[Saved data entries]
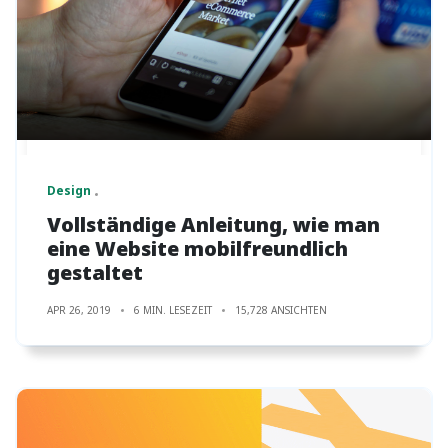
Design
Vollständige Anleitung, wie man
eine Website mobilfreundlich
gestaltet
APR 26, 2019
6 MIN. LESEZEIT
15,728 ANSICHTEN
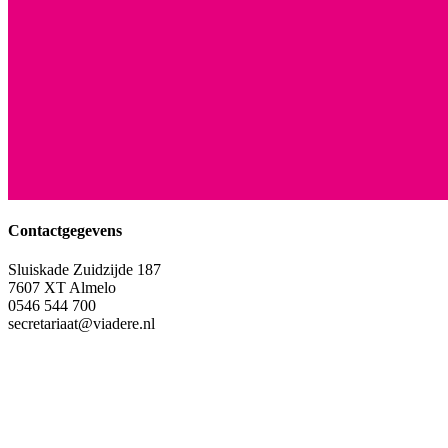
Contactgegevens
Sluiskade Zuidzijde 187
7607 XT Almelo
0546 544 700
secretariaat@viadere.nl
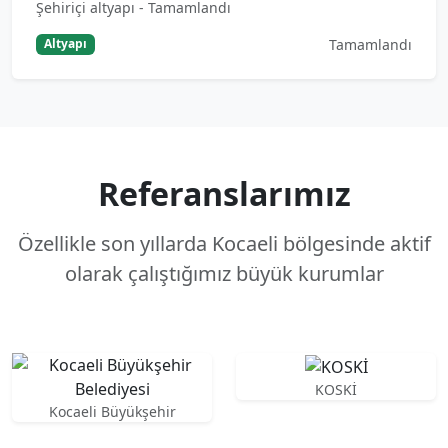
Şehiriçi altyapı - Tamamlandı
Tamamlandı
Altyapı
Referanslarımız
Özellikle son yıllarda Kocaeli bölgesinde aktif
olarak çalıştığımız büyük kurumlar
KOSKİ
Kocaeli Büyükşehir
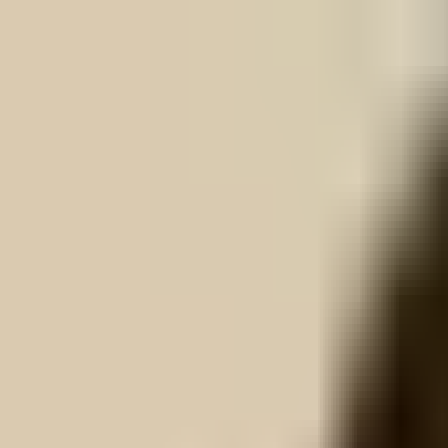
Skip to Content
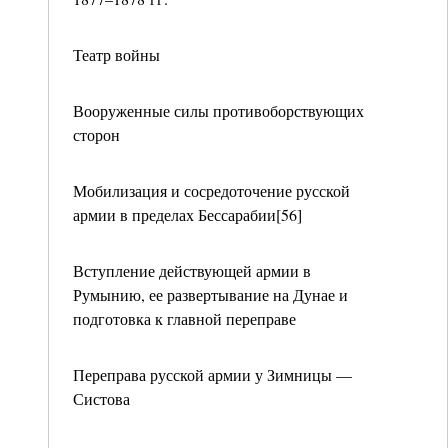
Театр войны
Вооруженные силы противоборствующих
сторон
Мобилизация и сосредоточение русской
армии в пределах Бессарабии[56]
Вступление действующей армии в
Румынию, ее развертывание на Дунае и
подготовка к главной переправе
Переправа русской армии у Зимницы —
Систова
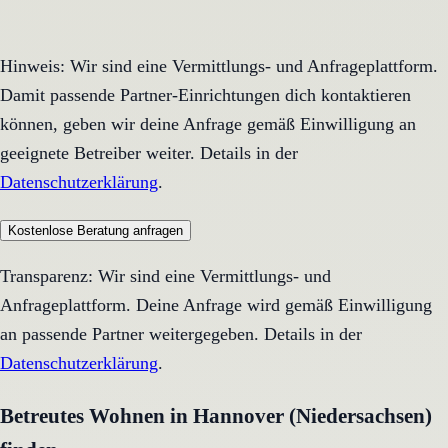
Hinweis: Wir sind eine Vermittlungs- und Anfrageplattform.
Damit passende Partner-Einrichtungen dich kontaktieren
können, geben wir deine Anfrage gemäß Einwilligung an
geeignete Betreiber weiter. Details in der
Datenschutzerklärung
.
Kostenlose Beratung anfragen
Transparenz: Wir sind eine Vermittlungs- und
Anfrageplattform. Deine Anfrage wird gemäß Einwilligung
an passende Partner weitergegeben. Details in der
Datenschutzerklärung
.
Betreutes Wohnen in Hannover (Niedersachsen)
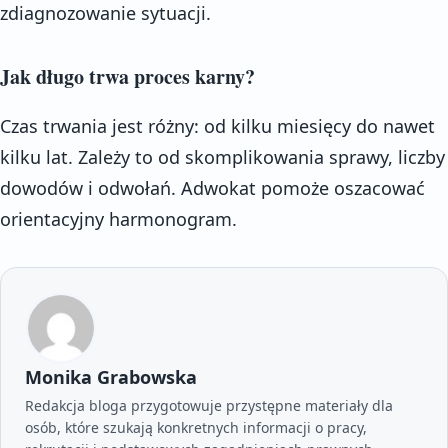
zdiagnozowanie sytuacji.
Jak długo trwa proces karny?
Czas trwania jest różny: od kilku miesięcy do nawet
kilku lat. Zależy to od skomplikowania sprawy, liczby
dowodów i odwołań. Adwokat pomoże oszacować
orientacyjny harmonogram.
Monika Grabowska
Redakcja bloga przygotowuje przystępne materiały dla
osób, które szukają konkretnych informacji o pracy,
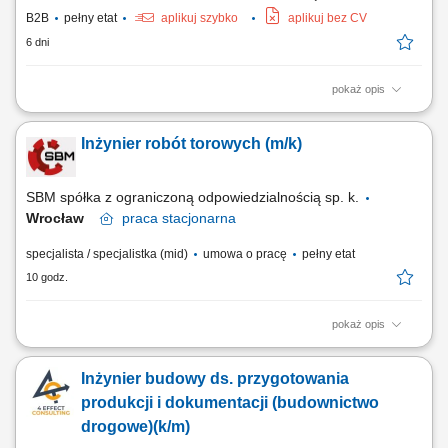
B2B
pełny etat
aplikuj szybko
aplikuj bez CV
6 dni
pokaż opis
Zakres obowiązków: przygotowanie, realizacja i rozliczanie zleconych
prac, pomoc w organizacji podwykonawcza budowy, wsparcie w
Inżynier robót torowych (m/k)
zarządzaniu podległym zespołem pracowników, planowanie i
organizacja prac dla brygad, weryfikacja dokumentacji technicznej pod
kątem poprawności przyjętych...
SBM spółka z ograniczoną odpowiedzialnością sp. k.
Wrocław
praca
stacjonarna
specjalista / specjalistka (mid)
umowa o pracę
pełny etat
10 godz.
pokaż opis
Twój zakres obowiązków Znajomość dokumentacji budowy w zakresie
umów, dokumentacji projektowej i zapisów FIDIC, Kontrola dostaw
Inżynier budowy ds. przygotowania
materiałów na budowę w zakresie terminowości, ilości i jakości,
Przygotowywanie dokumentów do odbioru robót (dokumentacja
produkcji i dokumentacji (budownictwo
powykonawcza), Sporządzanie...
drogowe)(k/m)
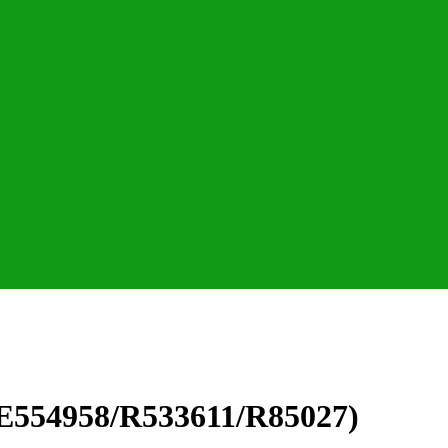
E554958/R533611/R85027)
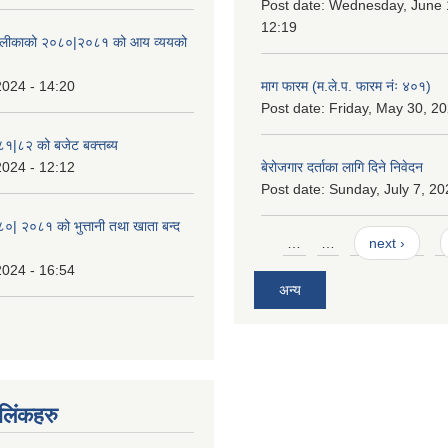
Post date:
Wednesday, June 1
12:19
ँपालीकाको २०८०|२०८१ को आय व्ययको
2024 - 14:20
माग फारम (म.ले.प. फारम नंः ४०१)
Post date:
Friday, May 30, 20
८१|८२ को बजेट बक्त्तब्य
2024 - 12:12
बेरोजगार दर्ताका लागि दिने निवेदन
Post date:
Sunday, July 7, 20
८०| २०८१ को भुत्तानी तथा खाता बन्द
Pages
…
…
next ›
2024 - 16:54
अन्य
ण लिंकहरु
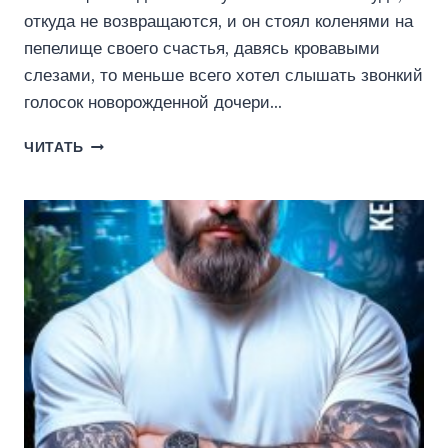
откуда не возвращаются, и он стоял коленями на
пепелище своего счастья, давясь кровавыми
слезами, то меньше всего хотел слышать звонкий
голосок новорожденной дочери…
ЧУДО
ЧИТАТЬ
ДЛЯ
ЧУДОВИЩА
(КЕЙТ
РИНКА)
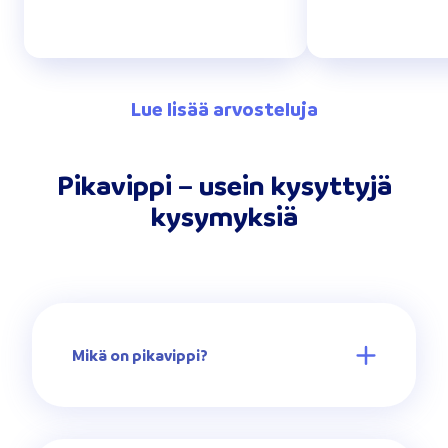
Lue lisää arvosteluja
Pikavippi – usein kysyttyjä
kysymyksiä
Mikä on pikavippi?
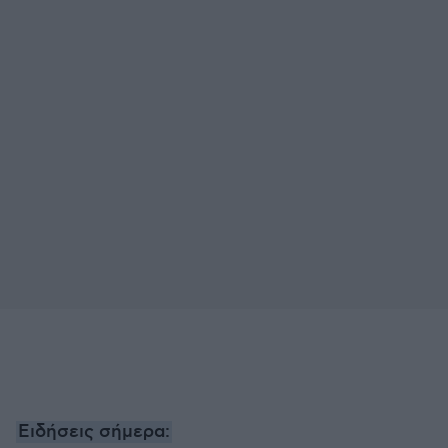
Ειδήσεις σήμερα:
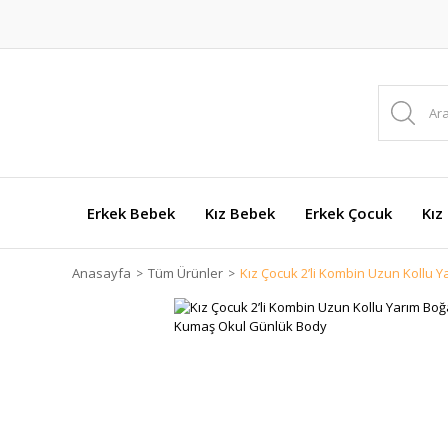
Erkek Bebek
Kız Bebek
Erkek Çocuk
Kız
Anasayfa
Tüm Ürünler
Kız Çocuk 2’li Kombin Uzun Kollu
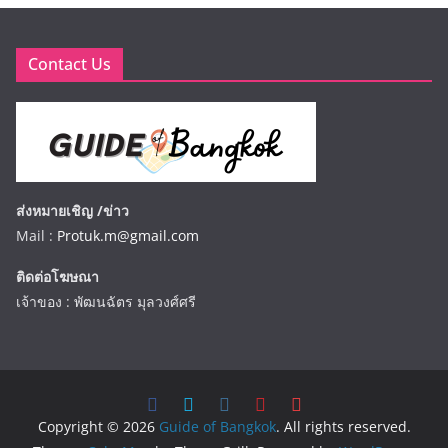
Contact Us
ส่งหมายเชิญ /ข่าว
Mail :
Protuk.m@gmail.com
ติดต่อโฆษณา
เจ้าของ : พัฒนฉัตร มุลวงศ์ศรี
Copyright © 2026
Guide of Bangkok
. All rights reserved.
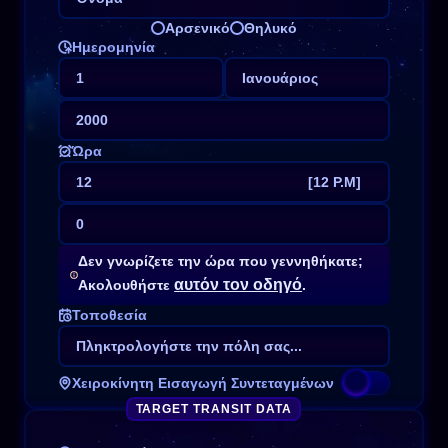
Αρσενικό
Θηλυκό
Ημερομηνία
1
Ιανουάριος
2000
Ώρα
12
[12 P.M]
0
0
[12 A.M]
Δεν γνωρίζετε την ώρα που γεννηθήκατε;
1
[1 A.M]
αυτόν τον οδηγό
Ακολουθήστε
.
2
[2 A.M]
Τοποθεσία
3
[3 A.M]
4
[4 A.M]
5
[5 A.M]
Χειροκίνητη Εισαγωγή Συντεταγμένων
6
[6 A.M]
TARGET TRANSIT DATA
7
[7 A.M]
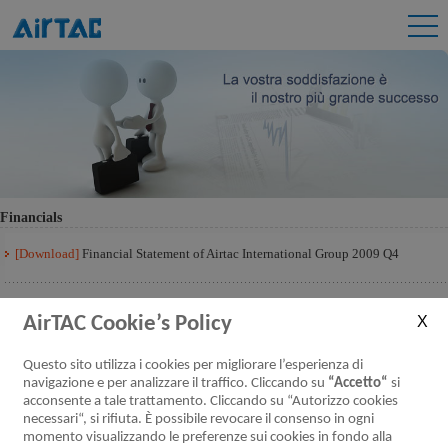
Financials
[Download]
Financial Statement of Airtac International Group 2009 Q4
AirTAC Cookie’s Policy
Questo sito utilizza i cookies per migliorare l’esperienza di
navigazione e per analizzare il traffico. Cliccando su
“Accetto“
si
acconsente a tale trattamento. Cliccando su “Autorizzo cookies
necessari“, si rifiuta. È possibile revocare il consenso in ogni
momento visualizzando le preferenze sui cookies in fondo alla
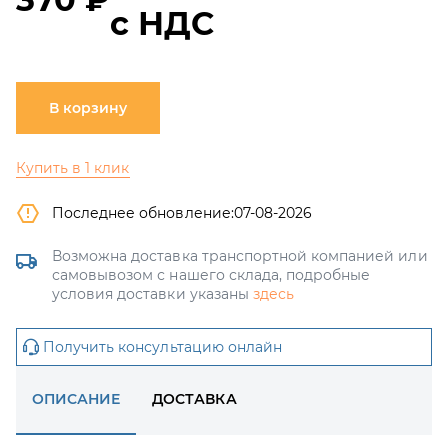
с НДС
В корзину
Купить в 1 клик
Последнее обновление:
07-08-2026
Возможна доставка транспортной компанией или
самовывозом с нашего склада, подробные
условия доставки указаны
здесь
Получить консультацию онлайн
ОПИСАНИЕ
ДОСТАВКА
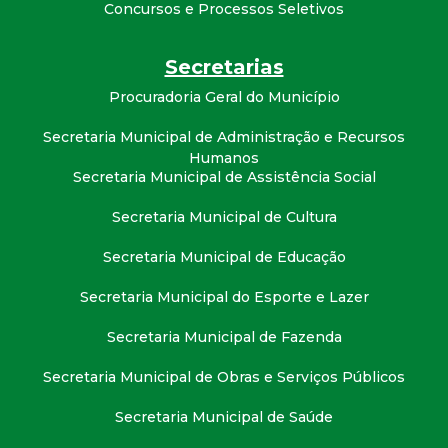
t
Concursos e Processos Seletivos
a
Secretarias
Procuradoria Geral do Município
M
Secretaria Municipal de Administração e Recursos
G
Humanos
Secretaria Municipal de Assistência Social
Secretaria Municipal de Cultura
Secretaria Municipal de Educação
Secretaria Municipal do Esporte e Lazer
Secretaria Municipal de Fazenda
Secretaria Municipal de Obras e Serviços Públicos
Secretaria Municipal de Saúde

**Problem to solve:** Without the pictures, write out every entry exactly as it appears.

**Response to this exercise:**
Design
Vollständige Anleitung, wie man
eine Website mobilfreundlich
gestaltet
APR 26, 2019
6 MIN. LESEZEIT
15,728 ANSICHTEN
Contactgegevens
Sluiskade Zuidzijde 187
7607 XT Almelo
0546 544 700
secretariaat@viadere.nl
Şehiriçi altyapı - Tamamlandı
Tamamlandı
Altyapı
Referanslarımız
Özellikle son yıllarda Kocaeli bölgesinde aktif
olarak çalıştığımız büyük kurumlar
KOSKİ
Kocaeli Büyükşehir
Skip to Content
Театр войны
Вооруженные силы противоборствующих
сторон
Мобилизация и сосредоточение русской
армии в пределах Бессарабии[56]
Вступление действующей армии в
Румынию, ее развертывание на Дунае и
подготовка к главной переправе
Переправа русской армии у Зимницы —
Систова
Hinweis: Wir sind eine Vermittlungs- und Anfrageplattform.
Damit passende Partner-Einrichtungen dich kontaktieren
können, geben wir deine Anfrage gemäß Einwilligung an
geeignete Betreiber weiter. Details in der
Datenschutzerklärung
.
Kostenlose Beratung anfragen
Transparenz: Wir sind eine Vermittlungs- und
Anfrageplattform. Deine Anfrage wird gemäß Einwilligung
an passende Partner weitergegeben. Details in der
Datenschutzerklärung
.
Betreutes Wohnen in Hannover (Niedersachsen)
zdiagnozowanie sytuacji.
Jak długo trwa proces karny?
Czas trwania jest różny: od kilku miesięcy do nawet
kilku lat. Zależy to od skomplikowania sprawy, liczby
dowodów i odwołań. Adwokat pomoże oszacować
orientacyjny harmonogram.
Monika Grabowska
Redakcja bloga przygotowuje przystępne materiały dla
osób, które szukają konkretnych informacji o pracy,
B2B
pełny etat
aplikuj szybko
aplikuj bez CV
6 dni
pokaż opis
Zakres obowiązków: przygotowanie, realizacja i rozliczanie zleconych
prac, pomoc w organizacji podwykonawcza budowy, wsparcie w
Inżynier robót torowych (m/k)
zarządzaniu podległym zespołem pracowników, planowanie i
organizacja prac dla brygad, weryfikacja dokumentacji technicznej pod
kątem poprawności przyjętych...
SBM spółka z ograniczoną odpowiedzialnością sp. k.
Wrocław
praca
stacjonarna
specjalista / specjalistka (mid)
umowa o pracę
pełny etat
10 godz.
pokaż opis
Twój zakres obowiązków Znajomość dokumentacji budowy w zakresie
umów, dokumentacji projektowej i zapisów FIDIC, Kontrola dostaw
Inżynier budowy ds. przygotowania
materiałów na budowę w zakresie terminowości, ilości i jakości,
Przygotowywanie dokumentów do odbioru robót (dokumentacja
produkcji i dokumentacji (budownictwo
powykonawcza), Sporządzanie...
drogowe)(k/m)
E554958/R533611/R85027)
Post date:
Wednesday, June 1
12:19
ँपालीकाको २०८०|२०८१ को आय व्ययको
2024 - 14:20
माग फारम (म.ले.प. फारम नंः ४०१)
Post date:
Friday, May 30, 20
८१|८२ को बजेट बक्त्तब्य
2024 - 12:12
बेरोजगार दर्ताका लागि दिने निवेदन
Post date:
Sunday, July 7, 20
८०| २०८१ को भुत्तानी तथा खाता बन्द
Pages
…
…
next ›
2024 - 16:54
अन्य
ण लिंकहरु
откуда не возвращаются, и он стоял коленями на
пепелище своего счастья, давясь кровавыми
слезами, то меньше всего хотел слышать звонкий
голосок новорожденной дочери…
ЧУДО
ЧИТАТЬ
ДЛЯ
ЧУДОВИЩА
(КЕЙТ
РИНКА)
Lue lisää arvosteluja
Pikavippi – usein kysyttyjä
kysymyksiä
Mikä on pikavippi?
Ειδήσεις σήμερα:
Erkek Bebek
Kız Bebek
Erkek Çocuk
Kız
Anasayfa
Tüm Ürünler
Kız Çocuk 2’li Kombin Uzun Kollu
Contact Us
ส่งหมายเชิญ /ข่าว
Mail :
Protuk.m@gmail.com
ติดต่อโฆษณา
เจ้าของ : พัฒนฉัตร มุลวงศ์ศรี
Copyright © 2026
Guide of Bangkok
. All rights reserved.
Αρσενικό
Θηλυκό
Ημερομηνία
1
Ιανουάριος
2000
Ώρα
12
[12 P.M]
0
0
[12 A.M]
Δεν γνωρίζετε την ώρα που γεννηθήκατε;
1
[1 A.M]
αυτόν τον οδηγό
Ακολουθήστε
.
2
[2 A.M]
Τοποθεσία
3
[3 A.M]
4
[4 A.M]
5
[5 A.M]
Χειροκίνητη Εισαγωγή Συντεταγμένων
6
[6 A.M]
TARGET TRANSIT DATA
7
[7 A.M]
Financials
[Download]
Financial Statement of Airtac International Group 2009 Q4
AirTAC Cookie’s Policy
Questo sito utilizza i cookies per migliorare l’esperienza di
navigazione e per analizzare il traffico. Cliccando su
“Accetto“
si
acconsente a tale trattamento. Cliccando su “Autorizzo cookies
necessari“, si rifiuta. È possibile revocare il consenso in ogni
momento visualizzando le preferenze sui cookies in fondo alla
с НДС
В корзину
Купить в 1 клик
Последнее обновление:
07-08-2026
Возможна доставка транспортной компанией или
самовывозом с нашего склада, подробные
условия доставки указаны
здесь
Получить консультацию онлайн
ОПИСАНИЕ
ДОСТАВКА
t
Concursos e Processos Seletivos
a
Secretarias
Procuradoria Geral do Município
M
Secretaria Municipal de Administração e Recursos
G
Humanos
Secretaria Municipal de Assistência Social
Secretaria Municipal de Cultura
Secretaria Municipal de Educação
Secretaria Municipal do Esporte e Lazer
Secretaria Municipal de Fazenda
Secretaria Municipal de Obras e Serviços Públicos
Secretaria Municipal de Saúde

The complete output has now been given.